The network says it’s very clear on its messaging, and sticks to it: the only solution they see is to defund police.
“What we’ve noticed since our call to action is a number of key decision-makers and people in positions of influence repurposing our statements with more moderate language,” says advisory committee member Ruth Cameron.
“We have not made a request for reform, nor reimagination (sic), with regards to our calls to action. What we are interested in is a defunding of police with our initial request to the amount of $29.3 million.”
Will we see any changes to policing in Waterloo Region?
Torigian says that, if the pandemic has shown us anything, it’s how fast policy changes can be made, implemented and bought into.

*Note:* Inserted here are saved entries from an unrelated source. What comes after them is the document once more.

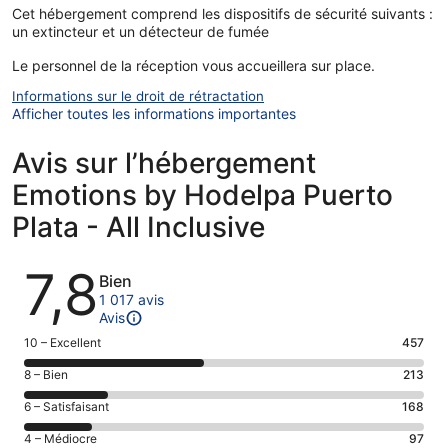
Cet hébergement comprend les dispositifs de sécurité suivants :
un extincteur et un détecteur de fumée
Le personnel de la réception vous accueillera sur place.
Informations sur le droit de rétractation
Afficher toutes les informations importantes
Avis sur l’hébergement
Emotions by Hodelpa Puerto
Plata - All Inclusive
Avis
7,8
Bien
1 017 avis
Avis
Note
10 – Excellent
457
des
Note
8 – Bien
213
voyageurs
des
de 10
Note
6 – Satisfaisant
168
voyageurs
(Excellent),
des
de 8
Note
4 – Médiocre
97
d’après 457 avis
voyageurs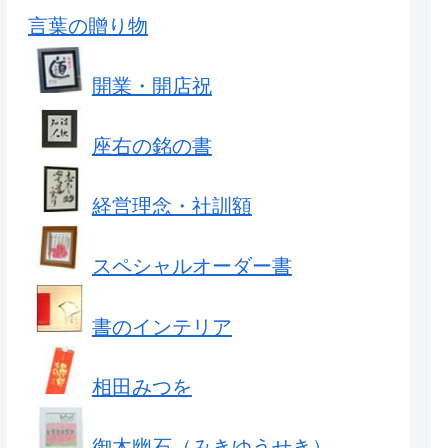
言葉の贈り物
開業・開店祝
座右の銘の書
経営理念・社訓額
スペシャルオーダー書
書のインテリア
相田みつを
御木幽石（みきゆうせき）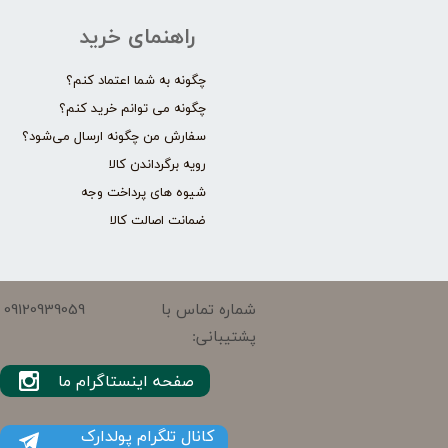
راهنمای خرید
چگونه به شما اعتماد کنم؟
چگونه می توانم خرید کنم؟
سفارش من چگونه ارسال می‌شود؟
رویه برگرداندن کالا
شیوه های پرداخت وجه
ضمانت اصالت کالا
09120939059
شماره تماس با
پشتیبانی:
صفحه اینستاگرام ما
کانال تلگرام پولدارک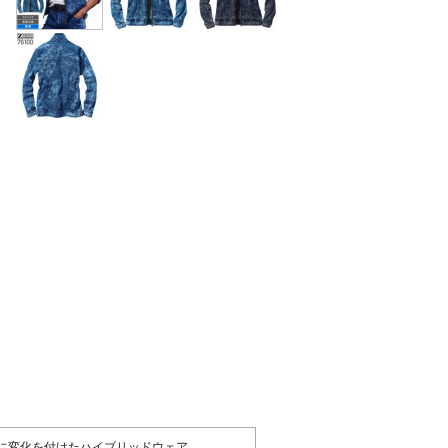
に変化を付けたハイブリッドウェア。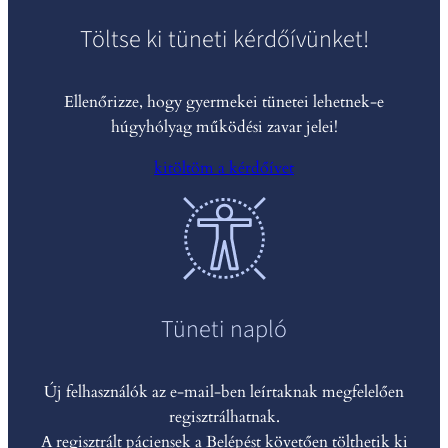
Töltse ki tüneti kérdőívünket!
Ellenőrizze, hogy gyermekei tünetei lehetnek-e
húgyhólyag működési zavar jelei!
kitöltöm a kérdőívet
Tüneti napló
Új felhasználók az e-mail-ben leírtaknak megfelelően
regisztrálhatnak.
A regisztrált páciensek a Belépést követően tölthetik ki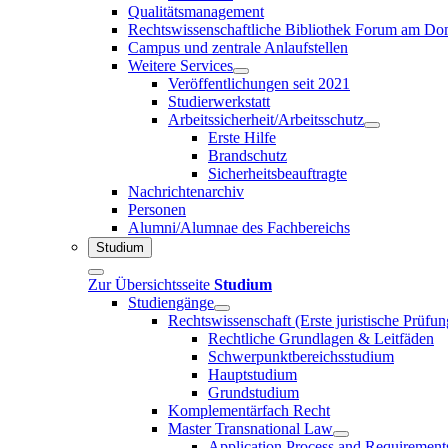
Qualitätsmanagement
Rechtswissenschaftliche Bibliothek Forum am 
Campus und zentrale Anlaufstellen
Weitere Services
Veröffentlichungen seit 2021
Studierwerkstatt
Arbeitssicherheit/Arbeitsschutz
Erste Hilfe
Brandschutz
Sicherheitsbeauftragte
Nachrichtenarchiv
Personen
Alumni/Alumnae des Fachbereichs
Studium
Zur Übersichtsseite
Studium
Studiengänge
Rechtswissenschaft (Erste juristische Prüfu
Rechtliche Grundlagen & Leitfäden
Schwerpunktbereichsstudium
Hauptstudium
Grundstudium
Komplementärfach Recht
Master Transnational Law
Application Process and Requirement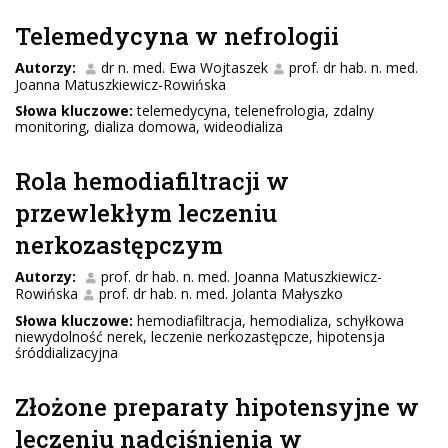
Telemedycyna w nefrologii
Autorzy:
dr n. med. Ewa Wojtaszek
prof. dr hab. n. med.
Joanna Matuszkiewicz-Rowińska
Słowa kluczowe:
telemedycyna, telenefrologia, zdalny
monitoring, dializa domowa, wideodializa
Rola hemodiafiltracji w
przewlekłym leczeniu
nerkozastępczym
Autorzy:
prof. dr hab. n. med. Joanna Matuszkiewicz-
Rowińska
prof. dr hab. n. med. Jolanta Małyszko
Słowa kluczowe:
hemodiafiltracja, hemodializa, schyłkowa
niewydolność nerek, leczenie nerkozastępcze, hipotensja
śróddializacyjna
Złożone preparaty hipotensyjne w
leczeniu nadciśnienia w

“If we can pivot so quickly on policies because of this crisis, we need to start thinking about the racial divide, the inequalities, the over-representation, the under-policing, it’s about time to start thinking about this as a crisis because this crisis has been going on a long time,” he says.
“Then we could actually start implementing policy at the speed of that crisis.”
Chief Larkin says that, while the School Resource Officer and Community Outreach Programs were noble and well-intentioned, he’s open to having discussions with stakeholders about alternatives.
Larkin says that the COPs program has been the subject of academic studies that have shown different outcomes and he believes in it, but that ultimately as a community program it’s worth reassessing.
In both cases, though, he says the police involved are volunteers who are invited to participate in the programs by stakeholders: the City of Kitchener runs the COPs program.
For the SRO program, he says that the police are invited into the schools by the school board.
“I understand that it may make a number of people feel unsafe and feel that it’s not appropriate. So let’s engage in discussion and dialogue with the school board with all the stakeholders,” he says.
But Warren tells CTV that nobody, from police to municipal decision makers, has reached out to the ACB network about sitting down for a conversation.
As MPP for Kitchener Centre, Lindo says that she hasn’t seen any concrete steps taken by policymakers, either.
“From every vantage point that I have, there does not seem to be the political will to make the change,” she says.
“And because there isn’t the political will to make the change on the provincial level, I’m finding that it’s easier for police for instance to say, ‘we need to reimagine policing,’ as opposed to saying, ‘we need to reimagine the world that we live in.'”
Former Coun. Jane Mitchell says that decision makers need to listen to the voices of the people who are calling for change.
“As a white person, I need to listen, I need to learn more about what Black lives are like,” she says.
“It’s up to all of us to listen to Black people and do what they say and what they think is needed to reform our world so that there’s no racism.”